WSJ Report Says Chrysler-GM Merger May Happen Within Weeks
By Chris Haak
This morning’s Wall Street Journal proves that the only thing constant in today’s tumultuous auto industry is, of course, change. Just two days after we reported that Chrysler and GM were likely to table merger discussions until after the market turmoil has passed, the Journal article says that GM and Cerberus have significantly stepped up the pace and depth of discussions regarding a merger. This is due to both GM’s critical cash situation and Cerberus’ interest in getting out of the car business. Lenders such as JP Morgan Chase, who have done business with the companies for years, are pushing for the deal in an effort to reduce their exposure to the auto industry.
According to the report, Cerberus would like to swap its Chrysler holdings for the 49% of GMAC that GM still owns (Cerberus, of course, owns the other 51% of GMAC). Cerberus also has interest in owning a stake in the combined GM-Chrysler entity. In other words, rather than waiting out the market turmoil before making a deal, that very turmoil has become the impetus for a deal.
For its part, some members of GM’s Board of Directors are not keen on the idea, but GM’s management has assigned teams of people to analyze Chrysler’s operations and estimate cost savings from a potential deal. GM projects that it could realize $10 billion in annual cost savings from a potential tie-up, plus get access to Chrysler’s $11 billion cash hoard to keep the lights on a bit longer.
Many industry analysts – and presumably the GM board members who aren’t convinced about the value of this idea – are calling this idea a Hail Mary play, one of desperation. Well, of course it is!
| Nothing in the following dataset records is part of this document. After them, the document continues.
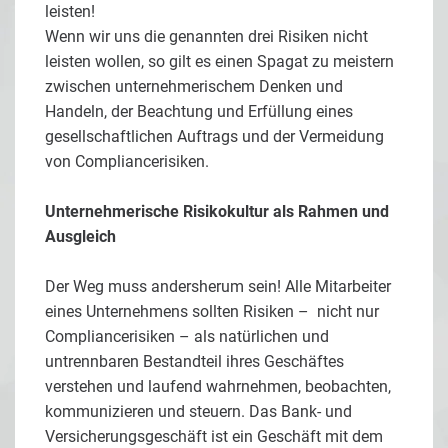
leisten!
Wenn wir uns die genannten drei Risiken nicht
leisten wollen, so gilt es einen Spagat zu meistern
zwischen unternehmerischem Denken und
Handeln, der Beachtung und Erfüllung eines
gesellschaftlichen Auftrags und der Vermeidung
von Compliancerisiken.
Unternehmerische Risikokultur als Rahmen und
Ausgleich
Der Weg muss andersherum sein! Alle Mitarbeiter
eines Unternehmens sollten Risiken – nicht nur
Compliancerisiken – als natürlichen und
untrennbaren Bestandteil ihres Geschäftes
verstehen und laufend wahrnehmen, beobachten,
kommunizieren und steuern. Das Bank- und
Versicherungsgeschäft ist ein Geschäft mit dem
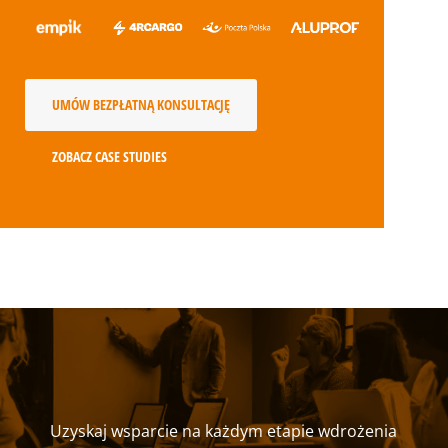
UMÓW BEZPŁATNĄ KONSULTACJĘ
ZOBACZ CASE STUDIES
Uzyskaj wsparcie na każdym etapie wdrożenia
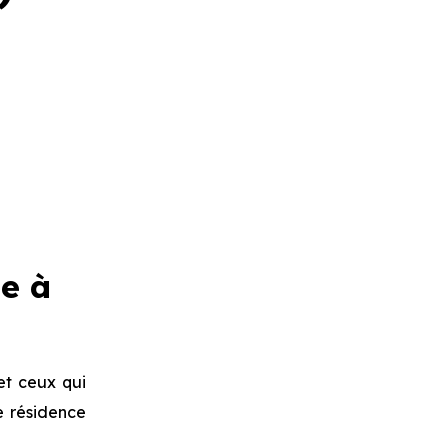
e à
et ceux qui
te résidence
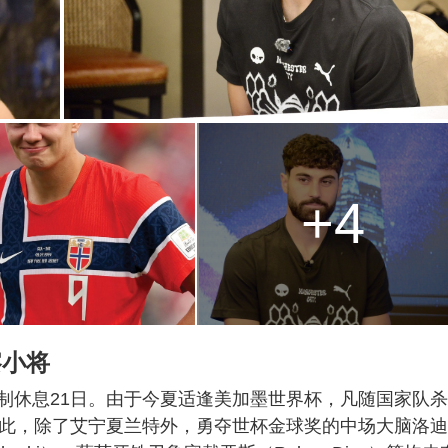
+4
察小将
制休息21日。由于今夏适逢美加墨世界杯，凡随国家队
因此，除了艾宁夏兰特外，勇夺世杯金球奖的中场大脑洛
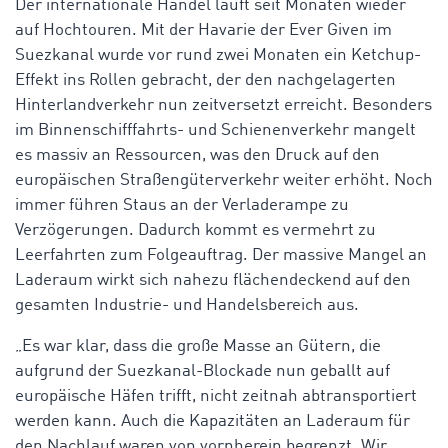
Der internationale Handel läuft seit Monaten wieder
auf Hochtouren. Mit der Havarie der Ever Given im
Suezkanal wurde vor rund zwei Monaten ein Ketchup-
Effekt ins Rollen gebracht, der den nachgelagerten
Hinterlandverkehr nun zeitversetzt erreicht. Besonders
im Binnenschifffahrts- und Schienenverkehr mangelt
es massiv an Ressourcen, was den Druck auf den
europäischen Straßengüterverkehr weiter erhöht. Noch
immer führen Staus an der Verladerampe zu
Verzögerungen. Dadurch kommt es vermehrt zu
Leerfahrten zum Folgeauftrag. Der massive Mangel an
Laderaum wirkt sich nahezu flächendeckend auf den
gesamten Industrie- und Handelsbereich aus.
„Es war klar, dass die große Masse an Gütern, die
aufgrund der Suezkanal-Blockade nun geballt auf
europäische Häfen trifft, nicht zeitnah abtransportiert
werden kann. Auch die Kapazitäten an Laderaum für
den Nachlauf waren von vornherein begrenzt. Wir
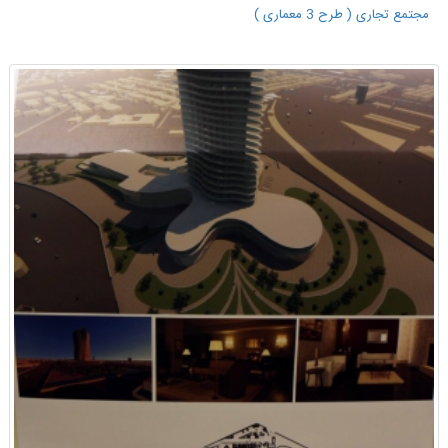
مجتمع تجاری ( طرح 3 معماری )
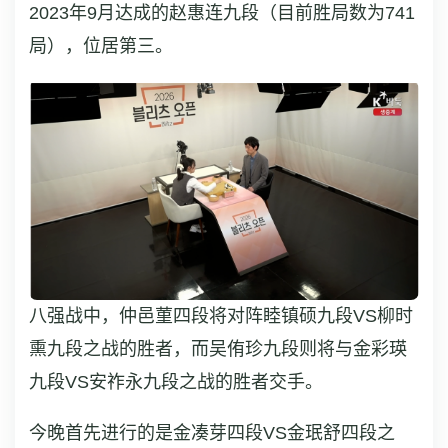
2023年9月达成的赵惠连九段（目前胜局数为741
局），位居第三。
八强战中，仲邑菫四段将对阵睦镇硕九段VS柳时
熏九段之战的胜者，而吴侑珍九段则将与金彩瑛
九段VS安祚永九段之战的胜者交手。
今晚首先进行的是金凑芽四段VS金珉舒四段之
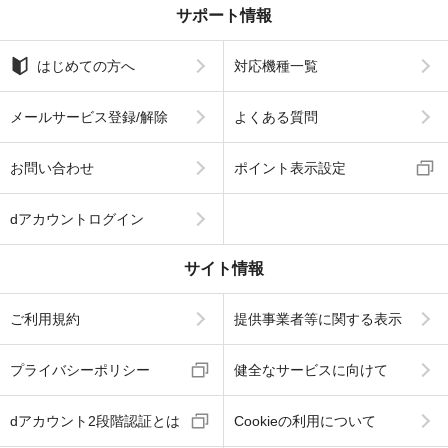
サポート情報
はじめての方へ
対応機種一覧
メールサービス登録/解除
よくある質問
お問い合わせ
ポイント表示設定
dアカウントログイン
サイト情報
ご利用規約
提供事業者等に関する表示
プライバシーポリシー
健全なサービスに向けて
dアカウント2段階認証とは
Cookieの利用について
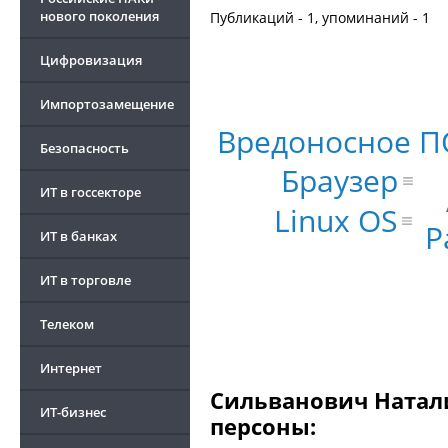
нового поколения
Публикаций - 1, упоминаний - 1
Цифровизация
Импортозамещение
Вредоносное П
Безопасность
Браузер
ИТ в госсекторе
Linux OS
P
ИТ в банках
ИТ в торговле
Телеком
Интернет
Сильванович Натали
ИТ-бизнес
персоны:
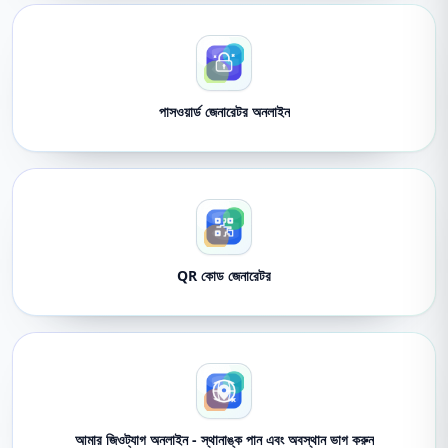
পাসওয়ার্ড জেনারেটর অনলাইন
QR কোড জেনারেটর
আমার জিওট্যাগ অনলাইন - স্থানাঙ্ক পান এবং অবস্থান ভাগ করুন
GM’s back is completely against the wall, and absent a fairly dramatic, fairly fast market turnaround, the company is headed straight to a Chapter 11 bankruptcy reorganization.
Publicly, the UAW is opposed to the concept of a GM-Chrysler merger, because it will mean very severe job cuts on the Chrysler side, as well as potentially on the GM side as well, and unions ostensibly exist to protect employment. However, the Journal article also states that behind the scenes, the UAW’s leadership is less hostile to the concept, because they are aware of the precarious situation that the companies find themselves in. For the same reason the union approved the concessionary contracts in 2007 – an attempt to preserve the health, or some of the health, of the companies to ensure their viability going forward, the UAW’s leadership sees a GM-Chrysler merger as a least-worst sort of scenario.